What is expected:
Your job is to give again, exactly and with no additions, the lines in the records below from the one with "Erfahrungen zur Firma" through the one with "Элит-тренер тренажёрного зала", both included. Omit the pictures.

-- Materials provided follows --

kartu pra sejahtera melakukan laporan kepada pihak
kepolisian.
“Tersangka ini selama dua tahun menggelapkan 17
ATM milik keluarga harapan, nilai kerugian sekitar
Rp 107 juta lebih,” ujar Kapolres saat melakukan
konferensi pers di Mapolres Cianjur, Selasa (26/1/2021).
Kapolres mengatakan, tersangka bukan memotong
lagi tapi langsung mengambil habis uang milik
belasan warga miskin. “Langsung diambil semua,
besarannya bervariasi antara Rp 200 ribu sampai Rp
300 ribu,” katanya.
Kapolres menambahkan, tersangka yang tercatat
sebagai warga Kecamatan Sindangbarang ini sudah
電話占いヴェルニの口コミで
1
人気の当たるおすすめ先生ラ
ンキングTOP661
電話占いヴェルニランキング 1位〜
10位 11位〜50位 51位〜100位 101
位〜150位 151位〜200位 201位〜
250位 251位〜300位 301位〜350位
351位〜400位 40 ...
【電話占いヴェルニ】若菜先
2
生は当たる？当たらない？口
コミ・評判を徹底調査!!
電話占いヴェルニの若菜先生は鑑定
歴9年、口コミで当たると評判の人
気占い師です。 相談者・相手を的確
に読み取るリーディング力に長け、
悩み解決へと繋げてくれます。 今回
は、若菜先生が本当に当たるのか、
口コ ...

-- Materials provided concluded --
-- Materials provided follows --

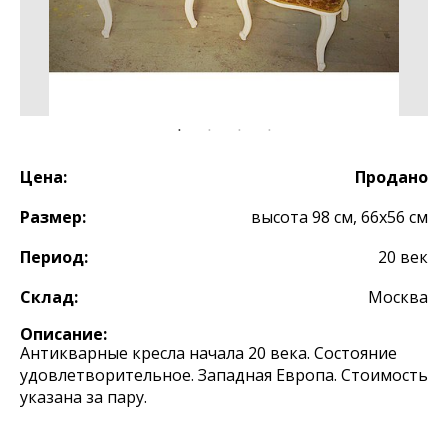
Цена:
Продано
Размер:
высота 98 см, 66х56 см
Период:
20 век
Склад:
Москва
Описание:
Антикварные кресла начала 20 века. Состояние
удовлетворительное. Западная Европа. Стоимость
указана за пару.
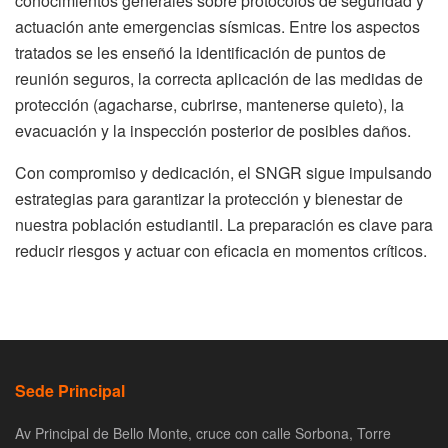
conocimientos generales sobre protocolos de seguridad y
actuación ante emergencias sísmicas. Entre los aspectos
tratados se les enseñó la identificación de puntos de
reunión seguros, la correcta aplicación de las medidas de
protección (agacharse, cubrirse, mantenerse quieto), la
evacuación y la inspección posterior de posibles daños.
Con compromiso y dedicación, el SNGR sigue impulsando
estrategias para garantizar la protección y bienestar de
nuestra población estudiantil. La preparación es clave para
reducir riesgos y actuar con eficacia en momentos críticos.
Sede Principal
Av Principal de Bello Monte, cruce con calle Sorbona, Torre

-- Materials provided concluded --
-- Materials provided follows --

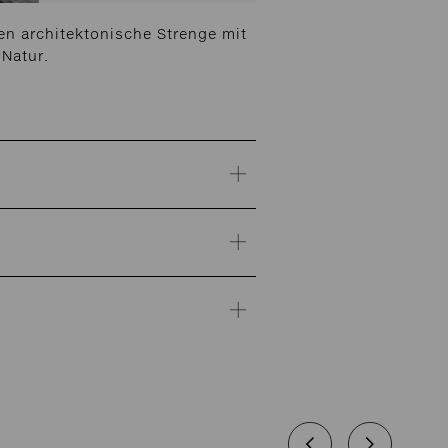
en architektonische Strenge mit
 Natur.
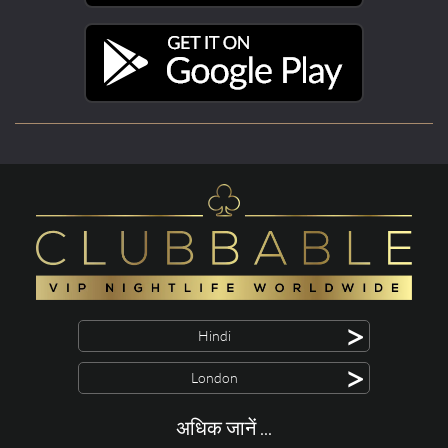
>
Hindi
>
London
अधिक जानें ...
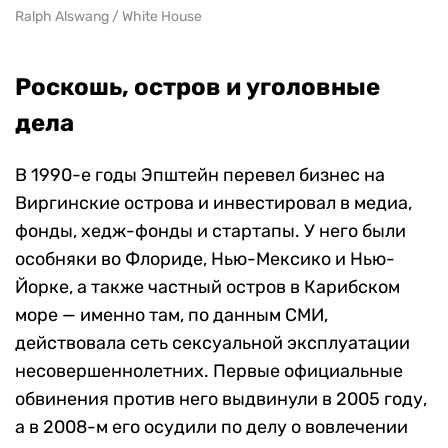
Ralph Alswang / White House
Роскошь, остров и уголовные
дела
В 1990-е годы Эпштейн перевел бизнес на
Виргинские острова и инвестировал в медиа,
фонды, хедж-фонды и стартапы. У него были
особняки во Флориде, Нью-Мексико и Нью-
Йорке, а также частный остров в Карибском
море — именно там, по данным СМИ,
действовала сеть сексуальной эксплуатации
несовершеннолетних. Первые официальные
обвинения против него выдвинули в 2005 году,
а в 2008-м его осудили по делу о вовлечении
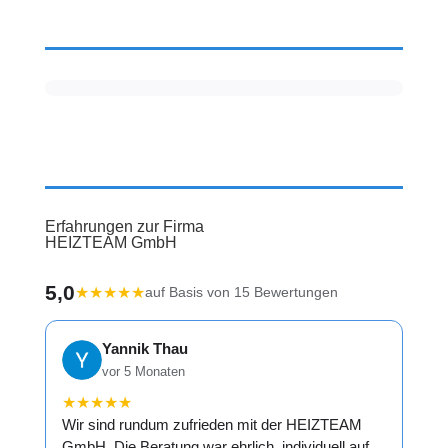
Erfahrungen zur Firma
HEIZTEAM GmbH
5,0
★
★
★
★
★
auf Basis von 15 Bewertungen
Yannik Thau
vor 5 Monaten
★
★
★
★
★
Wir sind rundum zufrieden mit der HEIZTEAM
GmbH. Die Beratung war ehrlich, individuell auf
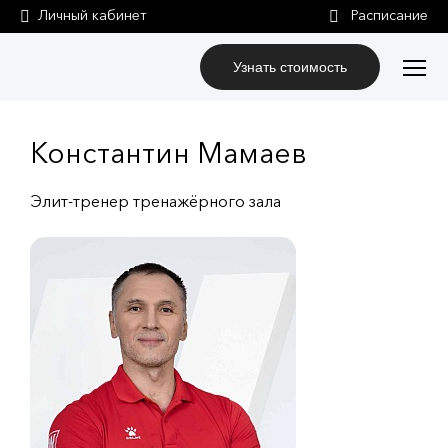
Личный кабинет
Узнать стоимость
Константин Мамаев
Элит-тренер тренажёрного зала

-- Materials provided concluded --

Solved exercise:
Erfahrungen zur Firma
HEIZTEAM GmbH
5,0
★
★
★
★
★
auf Basis von 15 Bewertungen
Yannik Thau
vor 5 Monaten
★
★
★
★
★
Wir sind rundum zufrieden mit der HEIZTEAM
GmbH. Die Beratung war ehrlich, individuell auf
Личный кабинет
Узнать стоимость
Константин Мамаев
Элит-тренер тренажёрного зала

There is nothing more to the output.